8:30 – Bleachers, the Cathedral, and the Eastern Loop

When you arrive, linger awhile at the bleachers, getting a sense of the pulse of the day. If birds are active at the drip, hang out awhile. If not, move along to the Cathedral, at point 4 on the map. Stick around here and practice slow birding. When you’re ready, head east through points 26 and 27, going around the loop.

10:00 – Western Groves and Boardwalk

When you finish with the eastern loop, head back to the bleachers by way of point 6. Use the restroom, have a drink of water, and most importantly collect some intel. Be mindful of your voice as you ask around – what have others been seeing? There are usually very friendly birders and volunteers willing to help out, especially if they know you are new to birding. When you’re ready to move on, walk to point 22, stop by Prothonotary Pond, head to point 16, then 14, and take the boardwalk loop around. Head north from point 10 back to the Cathedral. Before you leave, ask yourself if there are any areas you want to revisit. If you walk fast, you can access most areas of the sanctuary within a few minutes for that last look. Before you leave Boy Scout Woods, hang at the bleachers and reflect on what was hopefully a great morning of birding.

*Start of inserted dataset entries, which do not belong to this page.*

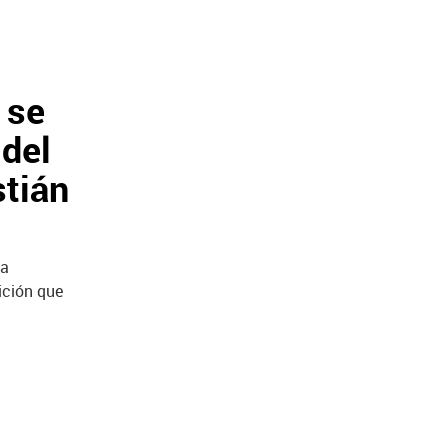
 se
 del
stián
la
ición que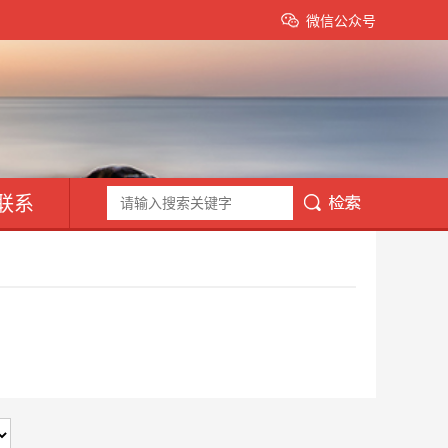
微信公众号
联系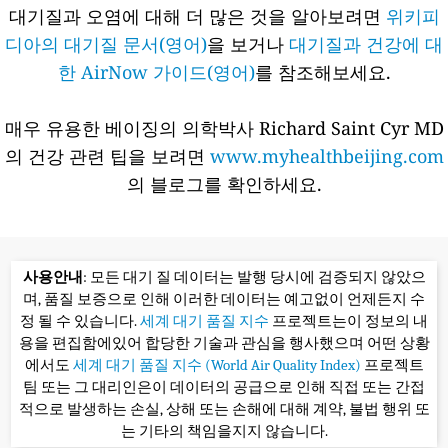
대기질과 오염에 대해 더 많은 것을 알아보려면
위키피
디아의 대기질 문서(영어)
을 보거나
대기질과 건강에 대
한 AirNow 가이드(영어)
를 참조해보세요.
매우 유용한 베이징의 의학박사 Richard Saint Cyr MD
의 건강 관련 팁을 보려면
www.myhealthbeijing.com
의 블로그를 확인하세요.
사용안내
: 모든 대기 질 데이터는 발행 당시에 검증되지 않았으
며, 품질 보증으로 인해 이러한 데이터는 예고없이 언제든지 수
정 될 수 있습니다.
세계 대기 품질 지수
프로젝트는이 정보의 내
용을 편집함에있어 합당한 기술과 관심을 행사했으며 어떤 상황
에서도
세계 대기 품질 지수 (World Air Quality Index)
프로젝트
팀 또는 그 대리인은이 데이터의 공급으로 인해 직접 또는 간접
적으로 발생하는 손실, 상해 또는 손해에 대해 계약, 불법 행위 또
는 기타의 책임을지지 않습니다.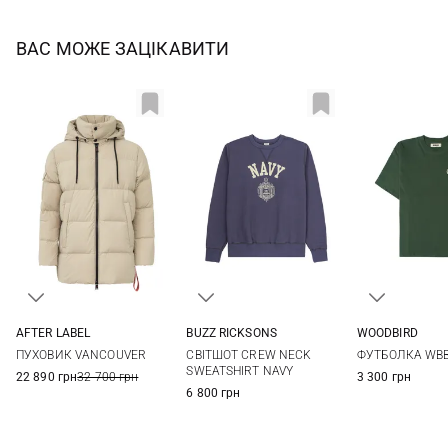
ВАС МОЖЕ ЗАЦІКАВИТИ
AFTER LABEL
BUZZ RICKSONS
WOODBIRD
M
L
XL
XXL
M
L
XL
S
M
ПУХОВИК VANCOUVER
СВІТШОТ CREW NECK
ФУТБОЛКА WBB
SWEATSHIRT NAVY
22 890 грн
32 700 грн
3 300 грн
6 800 грн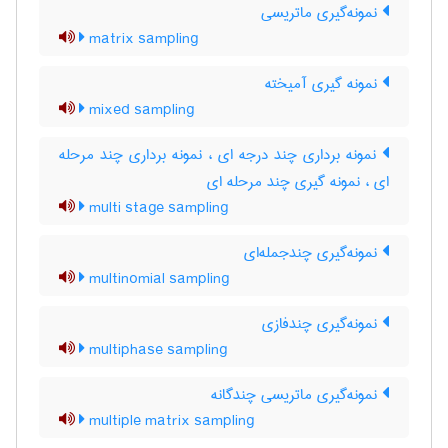
نمونه‌گیری ماتریسی
matrix sampling
نمونه گیری آمیخته
mixed sampling
نمونه برداری چند درجه ای ، نمونه برداری چند مرحله
ای ، نمونه گیری چند مرحله ای
multi stage sampling
نمونه‌گیری چندجمله‌ای
multinomial sampling
نمونه‌گیری چندفازی
multiphase sampling
نمونه‌گیری ماتریسی چندگانه
multiple matrix sampling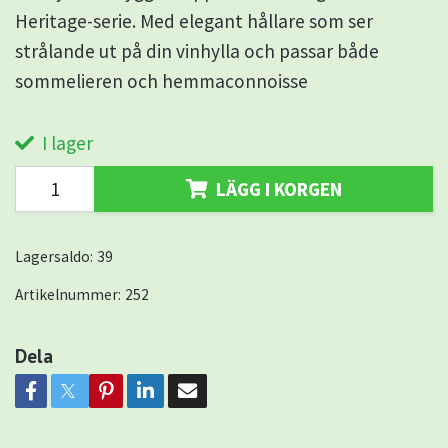
Heritage-serie. Med elegant hållare som ser
strålande ut på din vinhylla och passar både
sommelieren och hemmaconnoisse
I lager
LÄGG I KORGEN
Lagersaldo:
39
Artikelnummer:
252
Dela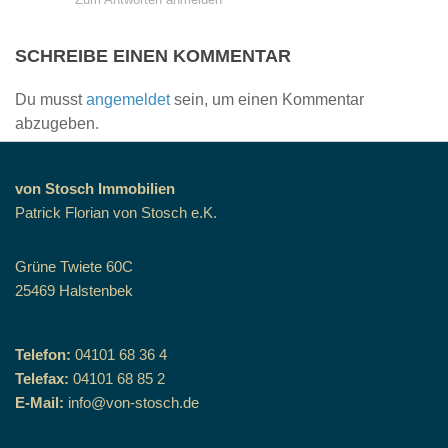
SCHREIBE EINEN KOMMENTAR
Du musst
angemeldet
sein, um einen Kommentar
abzugeben.
von Stosch Immobilien
Patrick Florian von Stosch e.K.
Grüne Twiete 60C
25469 Halstenbek
Telefon:
04101 68 36 4
Telefax:
04101 68 85 2
E-Mail:
info@von-stosch.de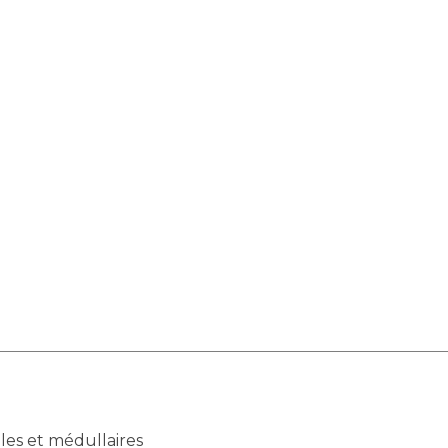
Maladies Rares
Plateforme d'Expertise
e
Maternité Hôpital Nord
Maladies Rares
les et médullaires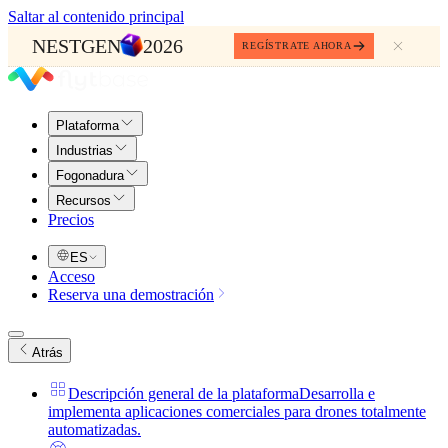
Saltar al contenido principal
NESTGEN
2026
REGÍSTRATE AHORA
Plataforma
Industrias
Fogonadura
Recursos
Precios
ES
Acceso
Reserva una demostración
Atrás
Descripción general de la plataforma
Desarrolla e
implementa aplicaciones comerciales para drones totalmente
automatizadas.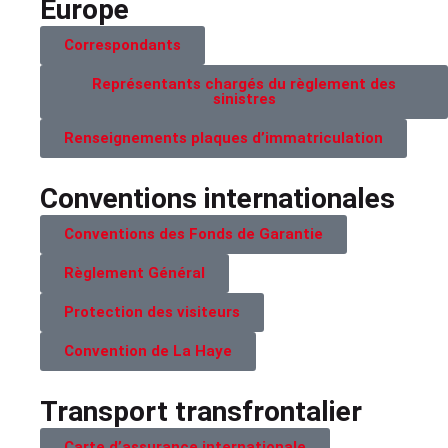
Europe
Correspondants
Représentants chargés du règlement des
sinistres
Renseignements plaques d’immatriculation
Conventions internationales
Conventions des Fonds de Garantie
Règlement Général
Protection des visiteurs
Convention de La Haye
Transport transfrontalier
Carte d’assurance internationale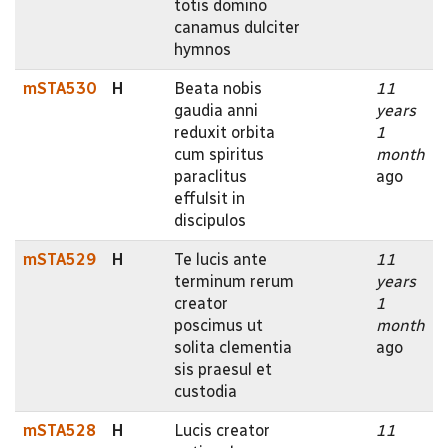
totis domino
canamus dulciter
hymnos
mSTA530
H
Beata nobis
11
gaudia anni
years
reduxit orbita
1
cum spiritus
month
paraclitus
ago
effulsit in
discipulos
mSTA529
H
Te lucis ante
11
terminum rerum
years
creator
1
poscimus ut
month
solita clementia
ago
sis praesul et
custodia
mSTA528
H
Lucis creator
11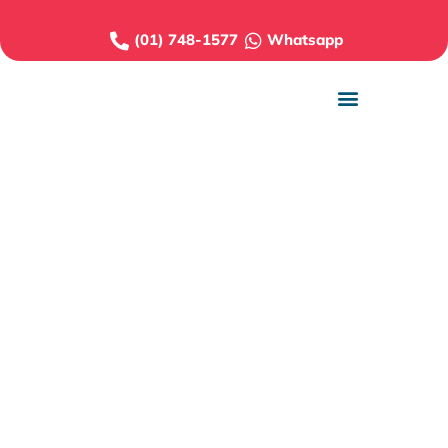
(01) 748-1577
Whatsapp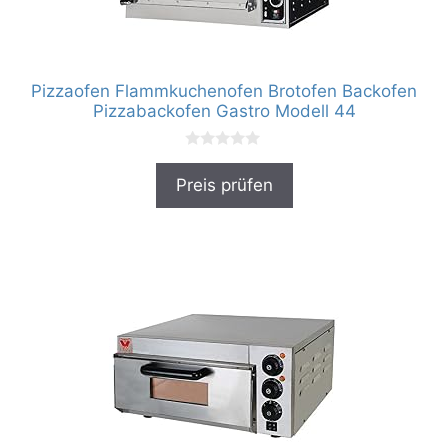
Pizzaofen Flammkuchenofen Brotofen Backofen
Pizzabackofen Gastro Modell 44
0
v
Preis prüfen
o
n
5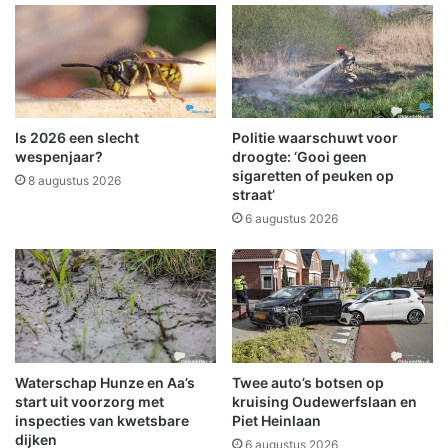
t
f
Z
l
u
a
i
t
d
l
e
a
r
a
Is 2026 een slecht
Politie waarschuwt voor
v
t
wespenjaar?
droogte: ‘Gooi geen
e
h
sigaretten of peuken op
8 augustus 2026
e
straat’
u
n
l
6 augustus 2026
z
p
o
d
r
i
g
e
e
n
n
s
v
t
Waterschap Hunze en Aa’s
Twee auto’s botsen op
o
e
start uit voorzorg met
kruising Oudewerfslaan en
o
n
inspecties van kwetsbare
Piet Heinlaan
r
u
dijken
6 augustus 2026
f
i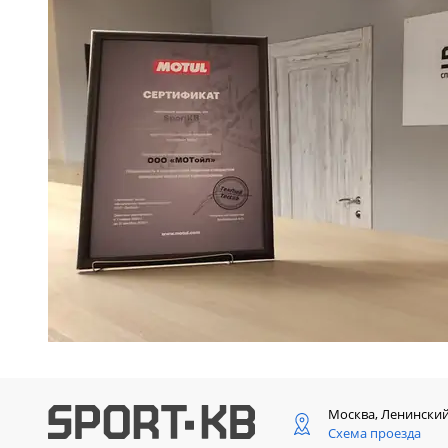
Москва, Ленински
Схема проезда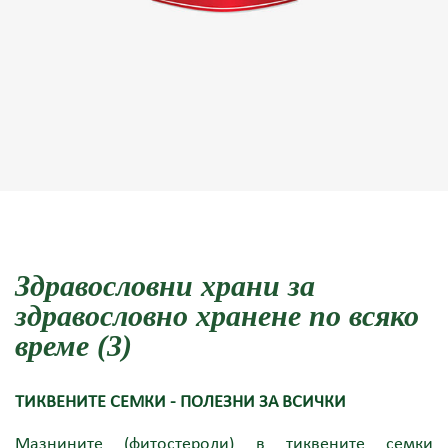
Здравословни храни за
здравословно хранене по всяко
време (3)
ТИКВЕНИТЕ СЕМКИ - ПОЛЕЗНИ ЗА ВСИЧКИ
Мазнините (фитостероли) в тиквените семки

11:30 – Drive to Crystal Beach for Lunch

As you did yesterday, feel free to enjoy a picnic lunch at Boy Scout Woods. If you’d rather eat at an establishment, head to Crystal Beach, where there are a variety of restaurants to choose from. I highly encourage finding a place to get some good ol’ Texas crawfish, as the season doesn’t last forever! My favorite spot is Huli Hut, which used to just be a bright red trailer with an attached wooden patio, but now has added an indoor bar and grill.

S.E. Gast Red Bay Sanctuary
Prothonotary Warbler (Cameron Kirkpatrick @TheTexasBirder)
Boy Scout Woods Bird Sanctuary

1:30pm – Rettilon Road

When you finish lunch, continue west along highway 87, and turn left onto Rettilon Road. Be sure to immediately start scanning either side of the road where you’ll find excellent wetland habitat. Keep going and once you hit the beach, turn right to head west.

Bolivar Flats Shorebird Sanctuary

1:45pm – Arrive at Bolivar Flats Shorebird Sanctuary

The rest of the day can be spent exploring the beach habitat here on Bolivar Peninsula, culminating at the extreme west end of the beach at the world-famous Bolivar Flats – one of the finest shorebird habitats there is. To get there, keep driving west down the beach until you arrive at the wooden pylons. Be sure you have a parking sticker (which can be purchased locally for $10) and then walk due west down the beach until you can’t go further. You’ll know you’re in the right place when you see tens of thousands of shorebirds feeding on the mudflats. It’s truly a sight to behold.

Stay as long as you’d like at the flats, until you’re ready to wrap up the day. You can go west and take the ferry to the Galveston side of the bay, or go east, back towards High Island. It may be worth checking out one of the High Island sanctuaries again if you still have the energy to keep birding. Or, return to Crystal Beach for a tasty beverage while you reflect on an amazing couple of days.